184 P. 222 | Idaho | 1919

BUDGE, J.

This is an appeal from a judgment of the district court affirming an order of the probate court of Ada county, allowing respondent, Mary W. Lemp, the petitioner therein, $50 per month out of the estate of decedent, Edward Lemp.

*395A petition had been filed in the probate court for an allowance of $100 per month, alleging, among other things, that the petitioner was the widow of the decedent. Appellants filed an application for a hearing on the petition, together with their objections to the granting thereof, and a written offer of proof to sustain such objections. This offer contained no denials of any of the allegations of the petition for family allowance, but consisted of certain affidavits attached to the application for a hearing upon the petition. No witnesses were called or examined, and no application was made to the court for a continuance or for additional time within which to procure witnesses. It is admitted that the petitioner was the widow of decedent, and had never, at any time, received any money or property of any kind from his estate since his death.

The appeal to the district court was on questions of law alone. The principal, if not the only, ground relied upon by appellants upon this appeal relates to the fourth objection filed in the probate court, which is as follows:

“For the reason that petitioner is not a member of decedent’s family, she having voluntarily separated from him more than two years before his death.”

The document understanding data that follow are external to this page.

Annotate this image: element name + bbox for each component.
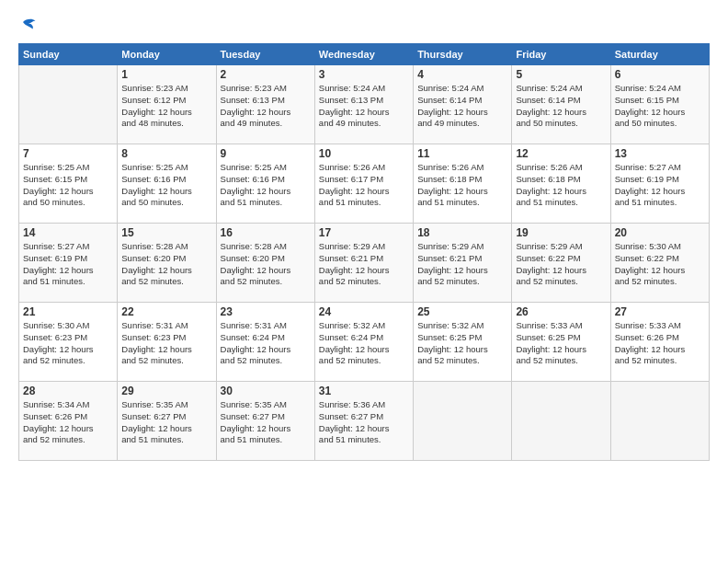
day-of-week-header: Thursday	[414, 44, 512, 65]
day-of-week-header: Sunday	[19, 44, 118, 65]
calendar-cell: 20Sunrise: 5:30 AMSunset: 6:22 PMDayligh…	[610, 224, 709, 303]
calendar-week-row: 7Sunrise: 5:25 AMSunset: 6:15 PMDaylight…	[19, 144, 710, 224]
day-number: 20	[615, 226, 705, 239]
day-detail: Sunrise: 5:32 AMSunset: 6:24 PMDaylight:…	[319, 320, 409, 367]
day-detail: Sunrise: 5:24 AMSunset: 6:14 PMDaylight:…	[417, 83, 507, 130]
calendar-cell: 4Sunrise: 5:24 AMSunset: 6:14 PMDaylight…	[414, 65, 512, 144]
calendar-cell: 24Sunrise: 5:32 AMSunset: 6:24 PMDayligh…	[314, 303, 413, 382]
day-detail: Sunrise: 5:31 AMSunset: 6:23 PMDaylight:…	[121, 320, 211, 367]
day-of-week-header: Saturday	[610, 44, 709, 65]
calendar-cell: 14Sunrise: 5:27 AMSunset: 6:19 PMDayligh…	[19, 224, 118, 303]
logo-bird-icon	[20, 17, 37, 33]
day-number: 31	[319, 385, 409, 397]
day-of-week-header: Friday	[512, 44, 610, 65]
day-detail: Sunrise: 5:24 AMSunset: 6:13 PMDaylight:…	[319, 83, 409, 130]
calendar-cell: 15Sunrise: 5:28 AMSunset: 6:20 PMDayligh…	[118, 224, 216, 303]
calendar-cell: 13Sunrise: 5:27 AMSunset: 6:19 PMDayligh…	[610, 144, 709, 224]
day-detail: Sunrise: 5:28 AMSunset: 6:20 PMDaylight:…	[121, 241, 211, 288]
calendar-cell: 27Sunrise: 5:33 AMSunset: 6:26 PMDayligh…	[610, 303, 709, 382]
day-of-week-header: Wednesday	[314, 44, 413, 65]
day-number: 17	[319, 226, 409, 239]
day-detail: Sunrise: 5:24 AMSunset: 6:15 PMDaylight:…	[615, 83, 705, 130]
calendar-body: 1Sunrise: 5:23 AMSunset: 6:12 PMDaylight…	[19, 65, 710, 461]
calendar-cell: 25Sunrise: 5:32 AMSunset: 6:25 PMDayligh…	[414, 303, 512, 382]
calendar-cell: 1Sunrise: 5:23 AMSunset: 6:12 PMDaylight…	[118, 65, 216, 144]
day-detail: Sunrise: 5:36 AMSunset: 6:27 PMDaylight:…	[319, 399, 409, 446]
day-detail: Sunrise: 5:26 AMSunset: 6:18 PMDaylight:…	[417, 162, 507, 209]
day-detail: Sunrise: 5:24 AMSunset: 6:14 PMDaylight:…	[516, 83, 606, 130]
day-detail: Sunrise: 5:23 AMSunset: 6:12 PMDaylight:…	[121, 83, 211, 130]
day-number: 8	[121, 147, 211, 160]
calendar-table: SundayMondayTuesdayWednesdayThursdayFrid…	[18, 43, 710, 461]
calendar-cell: 29Sunrise: 5:35 AMSunset: 6:27 PMDayligh…	[118, 382, 216, 461]
calendar-cell: 2Sunrise: 5:23 AMSunset: 6:13 PMDaylight…	[216, 65, 314, 144]
day-number: 7	[23, 147, 113, 160]
day-number: 13	[615, 147, 705, 160]
day-number: 16	[221, 226, 311, 239]
day-number: 3	[319, 68, 409, 81]
calendar-cell: 5Sunrise: 5:24 AMSunset: 6:14 PMDaylight…	[512, 65, 610, 144]
day-detail: Sunrise: 5:29 AMSunset: 6:22 PMDaylight:…	[516, 241, 606, 288]
day-number: 15	[121, 226, 211, 239]
calendar-week-row: 21Sunrise: 5:30 AMSunset: 6:23 PMDayligh…	[19, 303, 710, 382]
day-number: 4	[417, 68, 507, 81]
calendar-cell	[610, 382, 709, 461]
day-detail: Sunrise: 5:25 AMSunset: 6:16 PMDaylight:…	[121, 162, 211, 209]
day-number: 11	[417, 147, 507, 160]
calendar-cell: 22Sunrise: 5:31 AMSunset: 6:23 PMDayligh…	[118, 303, 216, 382]
calendar-cell: 10Sunrise: 5:26 AMSunset: 6:17 PMDayligh…	[314, 144, 413, 224]
day-detail: Sunrise: 5:34 AMSunset: 6:26 PMDaylight:…	[23, 399, 113, 446]
calendar-cell: 26Sunrise: 5:33 AMSunset: 6:25 PMDayligh…	[512, 303, 610, 382]
day-number: 19	[516, 226, 606, 239]
calendar-cell	[19, 65, 118, 144]
day-detail: Sunrise: 5:27 AMSunset: 6:19 PMDaylight:…	[23, 241, 113, 288]
day-number: 30	[221, 385, 311, 397]
calendar-cell: 16Sunrise: 5:28 AMSunset: 6:20 PMDayligh…	[216, 224, 314, 303]
day-number: 2	[221, 68, 311, 81]
day-detail: Sunrise: 5:32 AMSunset: 6:25 PMDaylight:…	[417, 320, 507, 367]
calendar-week-row: 1Sunrise: 5:23 AMSunset: 6:12 PMDaylight…	[19, 65, 710, 144]
day-detail: Sunrise: 5:28 AMSunset: 6:20 PMDaylight:…	[221, 241, 311, 288]
day-detail: Sunrise: 5:25 AMSunset: 6:16 PMDaylight:…	[221, 162, 311, 209]
days-of-week-row: SundayMondayTuesdayWednesdayThursdayFrid…	[19, 44, 710, 65]
calendar-cell	[512, 382, 610, 461]
day-number: 23	[221, 305, 311, 318]
calendar-cell: 6Sunrise: 5:24 AMSunset: 6:15 PMDaylight…	[610, 65, 709, 144]
day-detail: Sunrise: 5:35 AMSunset: 6:27 PMDaylight:…	[121, 399, 211, 446]
day-number: 25	[417, 305, 507, 318]
calendar-cell: 7Sunrise: 5:25 AMSunset: 6:15 PMDaylight…	[19, 144, 118, 224]
day-number: 9	[221, 147, 311, 160]
day-detail: Sunrise: 5:30 AMSunset: 6:22 PMDaylight:…	[615, 241, 705, 288]
day-detail: Sunrise: 5:30 AMSunset: 6:23 PMDaylight:…	[23, 320, 113, 367]
calendar-cell: 28Sunrise: 5:34 AMSunset: 6:26 PMDayligh…	[19, 382, 118, 461]
day-number: 10	[319, 147, 409, 160]
page-header	[18, 17, 710, 34]
calendar-week-row: 14Sunrise: 5:27 AMSunset: 6:19 PMDayligh…	[19, 224, 710, 303]
calendar-cell: 9Sunrise: 5:25 AMSunset: 6:16 PMDaylight…	[216, 144, 314, 224]
day-detail: Sunrise: 5:23 AMSunset: 6:13 PMDaylight:…	[221, 83, 311, 130]
day-number: 12	[516, 147, 606, 160]
day-number: 21	[23, 305, 113, 318]
calendar-cell: 17Sunrise: 5:29 AMSunset: 6:21 PMDayligh…	[314, 224, 413, 303]
calendar-cell: 12Sunrise: 5:26 AMSunset: 6:18 PMDayligh…	[512, 144, 610, 224]
day-of-week-header: Monday	[118, 44, 216, 65]
day-number: 29	[121, 385, 211, 397]
day-number: 24	[319, 305, 409, 318]
day-detail: Sunrise: 5:26 AMSunset: 6:17 PMDaylight:…	[319, 162, 409, 209]
day-detail: Sunrise: 5:33 AMSunset: 6:26 PMDaylight:…	[615, 320, 705, 367]
day-number: 22	[121, 305, 211, 318]
day-number: 6	[615, 68, 705, 81]
calendar-cell: 21Sunrise: 5:30 AMSunset: 6:23 PMDayligh…	[19, 303, 118, 382]
day-detail: Sunrise: 5:29 AMSunset: 6:21 PMDaylight:…	[319, 241, 409, 288]
day-number: 26	[516, 305, 606, 318]
day-detail: Sunrise: 5:26 AMSunset: 6:18 PMDaylight:…	[516, 162, 606, 209]
day-of-week-header: Tuesday	[216, 44, 314, 65]
calendar-cell: 11Sunrise: 5:26 AMSunset: 6:18 PMDayligh…	[414, 144, 512, 224]
calendar-cell: 18Sunrise: 5:29 AMSunset: 6:21 PMDayligh…	[414, 224, 512, 303]
day-detail: Sunrise: 5:33 AMSunset: 6:25 PMDaylight:…	[516, 320, 606, 367]
day-detail: Sunrise: 5:29 AMSunset: 6:21 PMDaylight:…	[417, 241, 507, 288]
day-detail: Sunrise: 5:25 AMSunset: 6:15 PMDaylight:…	[23, 162, 113, 209]
calendar-cell: 31Sunrise: 5:36 AMSunset: 6:27 PMDayligh…	[314, 382, 413, 461]
day-detail: Sunrise: 5:27 AMSunset: 6:19 PMDaylight:…	[615, 162, 705, 209]
calendar-week-row: 28Sunrise: 5:34 AMSunset: 6:26 PMDayligh…	[19, 382, 710, 461]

There is only one way in which the evidence can be reviewed upon appeal from the probate court, and that is by an appeal on questions of law and fact. (Rev. Codes, see. 4836.) Even such an appeal does not properly involve what is commonly understood as a review of the evidence, for in such cases the trial must be de novo. Upon this question this court has held that:

“When the appeal to the district court was completed and the case transferred to that court by appeal, the case stood there for retrial, and whether or not evidence was offered in the probate court is of no consequence whatever.” (Estate of Christensen, 15 Ida. 692, 99 Pac. 829; Kent v. Dalrymple, 23 Ida. 694, 132 Pac. 301.)

When, as in this case, the appeal to the district court is upon questions of law alone, that court can review only such *396questions of law as were raised in the probate court upon the record. (Estate of McVay, 14 Ida. 56, at 69, 93 Pac. 28, 31.)

Appellants lay great stress upon the contention' that the showing that respondent was the widow of decedent is not sufficient to establish prima facie that she was a member of decedent’s family, and insist that the burden was upon respondent to introduce affirmative evidence upon this point. We cannot agree with this contention. In the absence of any showing to the contrary, the presumption is”that decedent’s widow was a member of his family. The supreme court of Indiana, discussing this point, has said:

! ‘ It was not necessary for the claimant to show in her petition that she had not deserted her husband, and that she was not living in adultery at the time of his death. In the absence of averment and proof to the contrary, the presumption is in favor of chastity and that a wife has not abandoned her husband to live in adultery with another.” (Sherwood v. Thomasson, 124 Ind. 541, 24 N. E. 334.)

To the same effect are In re Estate of Edwards, 58 Iowa, 431, 10 N. W. 793; Jones v. Cooner, 142 Ga. 127, 82 S. E. 445; Linares v. De Linares, 93 Tex. 84, 53 S. W. 579; O’Neill’s Estate, 11 Pa. Co. Ct. Rep. 491; Gray v. Ray, 19 Ga. App. 510, 91 S. E. 901.

All of the foregoing authorities sustain the proposition that the burden is upon the objector to rebut the prima facie right of the widow to her allowance, and to sustain the objection thereto based upon the ground that the widow was not a member of decedent’s family.

Upon the record before us, it is difficult to see how the district court could have done otherwise than to affirm the order of the probate court.

The judgment is affirmed. Costs are awarded to respondent.

Morgan, C. J., and Rice, J., concur.